Изменить размер шрифта - +
Побочное дело Никона (корректировка книг и обряда) восторжествовало, но сам он пострадал. Еще больше пострадала его великая идея, его мечта о вселенском могуществе Православной русской Церкви. Всегда ревнивая власть наскок Никона запомнила, и уже сын Тишайшего яростный Петр урезал Церковь на столько, насколько хотел вознести ее Никон, который напугал Петра, видимо, так, что тот вовсе отменил сан патриарха, низведя Церковь до положения одного из департаментов государства.

Пострадал Никон, но вместе с ним пострадали и противники нововведений, миллионы тех, кого он отпихнул – в раскол.

Отчего же они так противились «пустяковым», если издалека смотреть, нововведениям, что даже шли из-за них на костер? Чтобы это понять – чтобы понять устройство русской души, – и нужно прочесть «Раскол». Положить бы его на стол каждому нашему горе-реформатору, привыкшему «издалека смотреть» на страну, кою взялся, вооружась абстрактными аналогиями, перекореживать. Ведь который век спотыкаемся об одни и те же грабли.

Россия, какой она встает со страниц романа Личутина, – страна особая. Хотя бы в силу особого, небывало протяженного пространства своего. Которого так много , что в нем много умещается и времени – и прошедшего, и настоящего, и будущего. Не как в тесной Европе, где настоящее, опираясь на накопления прошедшего, силится протиснуться в обнадеживающее новыми приобретениями будущее. В России прошедшее не проходит совсем, но остается жить тут же в ее бесконечных пространствах. Именно жить, а не пугать или дразнить своей тенью. Двуглавый российский орел раскинул свои крылья не только между Востоком и Западом, между созерцательностью и деятельностью, но и между прошлым и будущим, между воспоминанием и мечтой.

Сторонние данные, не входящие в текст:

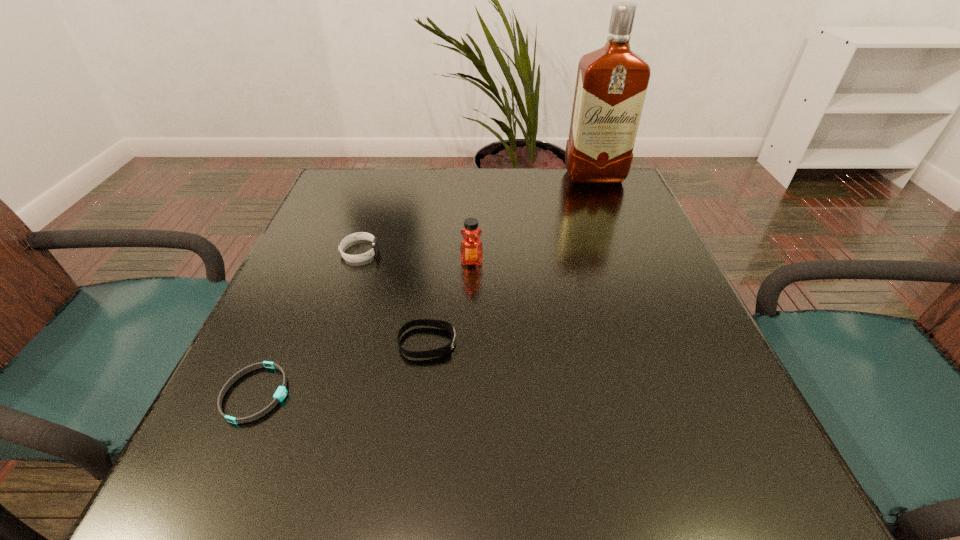 At what (x,y) coordinates should I click in order to perform the action: click on free area in between the shortest wristband and the fourth tallest object. Please return your answer as a coordinate pair (x, y). The image size is (960, 540). Looking at the image, I should click on (342, 368).

In order to click on free space between the fourth farthest object and the third shortest object in this screenshot , I will do `click(394, 298)`.

This screenshot has width=960, height=540. Find the location of `free spot between the third object from left to right and the fourth object from left to right`. free spot between the third object from left to right and the fourth object from left to right is located at coordinates (449, 302).

You are a GUI agent. You are given a task and a screenshot of the screen. Output one action in this format:
    pyautogui.click(x=<x>, y=<y>)
    Task: Click on the free space between the shortest object and the second farthest wristband
    This screenshot has width=960, height=540.
    Given the screenshot: What is the action you would take?
    pyautogui.click(x=342, y=368)

In order to click on object that is the fourth nearest to the liquor in this screenshot , I will do `click(280, 394)`.

This screenshot has height=540, width=960. In order to click on object that is the fourth closest to the third shortest object in this screenshot , I will do `click(611, 85)`.

Find the location of a particular element. The image size is (960, 540). wristband object that ranks as the third closest to the honey is located at coordinates (280, 394).

Point out which wristband is positioned as the second nearest to the shortest object. Please provide its 2D coordinates. Your answer should be formatted as a tuple, i.e. [(x, y)], where the tuple contains the x and y coordinates of a point satisfying the conditions above.

[(353, 237)]

Where is `blank space that satisfies the following two spatial constraints: 1. on the front label of the rightmost object; 2. on the outer surface of the farthest wristband`? The width and height of the screenshot is (960, 540). blank space that satisfies the following two spatial constraints: 1. on the front label of the rightmost object; 2. on the outer surface of the farthest wristband is located at coordinates (624, 253).

Find the location of `vacant region that satisfies the following two spatial constraints: 1. on the front label of the farthest object; 2. on the outer surface of the tallest wristband`. vacant region that satisfies the following two spatial constraints: 1. on the front label of the farthest object; 2. on the outer surface of the tallest wristband is located at coordinates (624, 253). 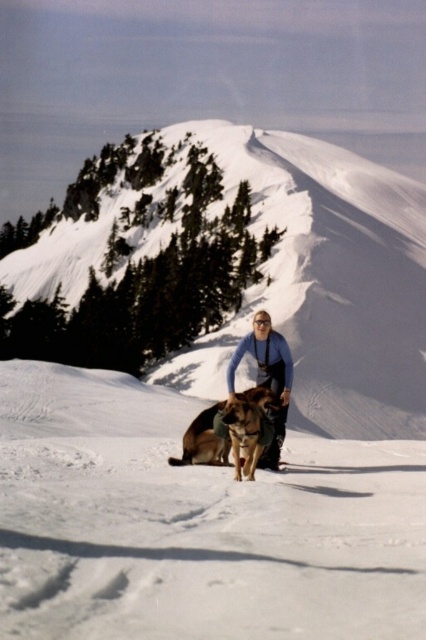 You are a photographer trying to capture the light blue fleece jacket at center and the white fluffy snow at center in the same frame. Which object is closer to the camera?

The light blue fleece jacket at center is closer to the camera because the white fluffy snow at center is positioned under it, indicating it is behind the jacket.

You are planning to take a photo of both the snowy white mountain at center and the brown fur dog at center. Which one would you focus on first if you want to ensure both are in focus?

The snowy white mountain at center is taller than the brown fur dog at center, so you should focus on the snowy white mountain at center first to ensure both are in focus.

You are standing at the point marked by coordinates point (48, 513) and want to take a photo of the entire scene. The camera you are using has a maximum range of 20 meters. Will you be able to capture the entire scene in one shot?

The distance between point (48, 513) and the camera is 17.08 meters, which is within the camera maximum range of 20 meters. Therefore, you can capture the entire scene in one shot.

Поэтому Россия первой устремляется в космос и в то же время живет как будто с постоянной оглядкой назад – иной и нередкий раз даже в таких же избушках, как и тысячу лет назад. В чем-то обгоняя, прямо по Гоголю, всех, она, похоже, скачет, подобно раку, спиной вперед, с постоянной оглядкой на предков. Опыт предков не просто помогает освоить холодные немеряные пространства, но делает их теплее, живее. Что-то природное, органическое – с чем так ладно срослось христианство с его соборностью как доминантой православного чувства. И по сей день в наших церквах записок о поминовении подается куда больше, чем записок о здравии. Здравие, что ж, вещь телесная. Куда важнее – спасение души. А в деле спасения души нашим предкам обойтись без нас так же трудно, как нам без них. Соборность.

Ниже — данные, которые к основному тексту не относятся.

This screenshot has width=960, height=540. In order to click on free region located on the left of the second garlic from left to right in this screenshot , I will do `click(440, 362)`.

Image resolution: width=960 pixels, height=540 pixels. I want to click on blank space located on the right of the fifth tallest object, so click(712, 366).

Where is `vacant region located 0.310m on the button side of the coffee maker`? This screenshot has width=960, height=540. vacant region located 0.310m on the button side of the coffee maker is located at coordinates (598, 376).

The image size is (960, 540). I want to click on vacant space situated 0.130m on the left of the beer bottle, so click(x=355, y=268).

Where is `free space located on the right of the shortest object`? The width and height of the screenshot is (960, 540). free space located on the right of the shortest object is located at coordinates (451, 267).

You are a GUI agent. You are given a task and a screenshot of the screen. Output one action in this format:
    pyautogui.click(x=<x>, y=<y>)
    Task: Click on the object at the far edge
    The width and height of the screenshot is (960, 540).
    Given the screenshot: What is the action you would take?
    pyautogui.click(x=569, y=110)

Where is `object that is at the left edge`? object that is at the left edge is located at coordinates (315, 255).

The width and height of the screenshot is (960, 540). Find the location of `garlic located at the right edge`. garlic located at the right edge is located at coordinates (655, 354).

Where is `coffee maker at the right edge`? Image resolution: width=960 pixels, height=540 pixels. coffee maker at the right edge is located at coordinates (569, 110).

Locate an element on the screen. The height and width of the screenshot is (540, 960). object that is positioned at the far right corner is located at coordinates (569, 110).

И посейчас миллионы русских живут этим чувством, а тогда, триста лет назад, им жили практически все. Ведь золотой век русской святости был еще так близок и внятен. И этот золотой век – не выдумка. Тому, кто тужится припечатать его «стебным» словечком «миф», нужно просто показать «Троицу» Андрея Рублева и икону Владимирской Божией Матери. Покров на Нерли и Спас на Нередице, Георгиевские соборы в Юрьеве Польском и Старой Ладоге. И пусть из всех богатств мира пересмешник назовет хоть что-нибудь сопоставимое.

По поводу «национальных образов мира» за рубежом в ходу шутка: «Немцы маршируют, англичане осваивают моря, итальянцы едят макароны, а русские целуют землю».

Не укрылась, стало быть, от чужеземцев наша особенность, выросшая из наших безмерных пространств. Ведь пройти русскую землю из конца в конец – что переплыть все океаны вместе взятые. Дух земли, стихия земли, мать-сыра земля... Потому и приняла Русь в свое лоно с такой радостью Православие, что родное воссоединилось с родным – мать-сыра земля облеклась в покров Богоматери. И Христос стал исхаживать русскую землю – благословляя («Всю тебя , земля родная...» – по Тютчеву). И земля окропилась, освятилась – им. Он будто сошел с неба в земную, земляную крестьянскую русскую жизнь – со всем Своим сонмом.